Elastic Collision in One Dimention
I was told that my percentages of discrepancy are wrong for this problem. I felt like that was the easiest and most straightforward part of the problem, so I am wondering if I did anything else wrong. I was told that all of my answers were correct (except the predictions, no feedback) besides the percentages which were marked wrong. Everything was graded by a computer, so it's very picky about formatting meaning that I could just be formatting my answers wrong. I've tried a couple of different ways, so I thought I would come here for a second opinion. Please help!
In this lab you will study an elastic collision between a moving glider(m1) and a second one which is initially at rest(m2). (They are on an air track, so ignore friction.)

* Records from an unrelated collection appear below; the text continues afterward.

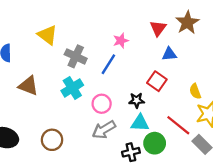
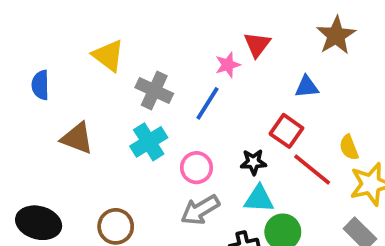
red triangle: (158, 28) -> (257, 45), moved
red line: (178, 125) -> (312, 169), moved

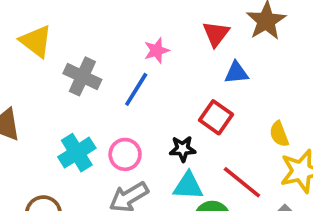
red triangle: (257, 45) -> (216, 34), moved
cyan cross: (149, 142) -> (77, 153), moved
red line: (312, 169) -> (242, 182), moved

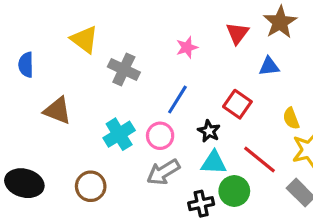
blue triangle: (236, 73) -> (269, 66), moved
blue line: (136, 89) -> (177, 99), moved
black star: (183, 149) -> (209, 131), turned 30

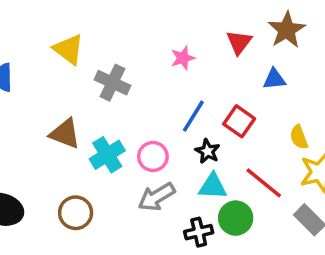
blue line: (177, 99) -> (193, 116), moved
brown triangle: (58, 111) -> (65, 134), moved

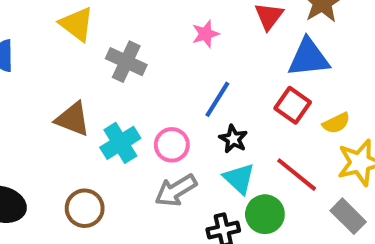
blue triangle: (274, 79) -> (308, 58), size x1.6
red square: (239, 121) -> (293, 105), moved
yellow semicircle: (299, 137) -> (336, 123), turned -95
cyan triangle: (213, 186) -> (239, 179), turned 40

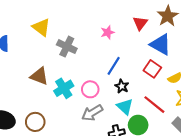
blue triangle: (308, 58) -> (160, 45), turned 35
brown circle: (85, 208) -> (35, 122), moved

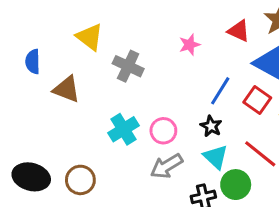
red triangle: (140, 23) -> (239, 31), turned -42
blue line: (114, 66) -> (220, 91), moved
brown triangle: (39, 76) -> (67, 89), moved

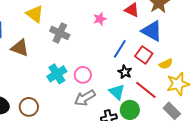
black star: (211, 126) -> (125, 72), moved

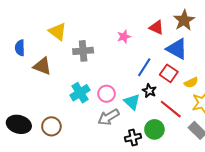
gray cross: (60, 33) -> (83, 51), turned -30
cyan triangle: (117, 92) -> (132, 102), moved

Given Values(Every other number is calculated.)
m1: 266.8g
m2: 474.9g
L1: 14.1cm
L2: 25.3cm
Δt1i: .122955s
Δt1f: .475583s
Δt2f: .311598s
Derive expressions for v1f and v2f in terms of v1, m1, and m2, based on the scenario above. Use conservation of momentum and conservation of kinetic energy (since we are postulating that the collision is elastic).
V1f=V1i(m1m2/m1+m2) & V2f=V1i(2m1/m1+m2) (Simplified from conservation of momentum equation.)
Calculate v1i = L1 / Δt1i. Then use the expressions you derived in the Analysis section to predict values for the final velocities v1f and v2f .
(v1i(measured): 114.68cm/s )
Predicted Measurements
v1f (predicted): −32.59939086cm/s
v2f (predicted): 82.08060914cm/s
(I got these numbers using the formulas for velocity above.)
Comparison with experiment: Calculate your experimental values of v1f and v2f using Δt1f and Δt2f. Also calculate the percent discrepancies between the predicted and measured values.(to two significant figures, as a positive number.)
v1f (measured): 29.65cm/s [/U]discrepancy 1.096944377% or 1.1%
v2f (measured): 81.19cm/s discrepancy 9.947355346% or 9.9%
Expect discrepancies in the range of 10%.
(The formula I used to calculate the percentage of discrepancy was {percent error = ( T − E /T) × 100%} where T=accepted value and E=experimental value.)
Thank you for taking the time to help me out!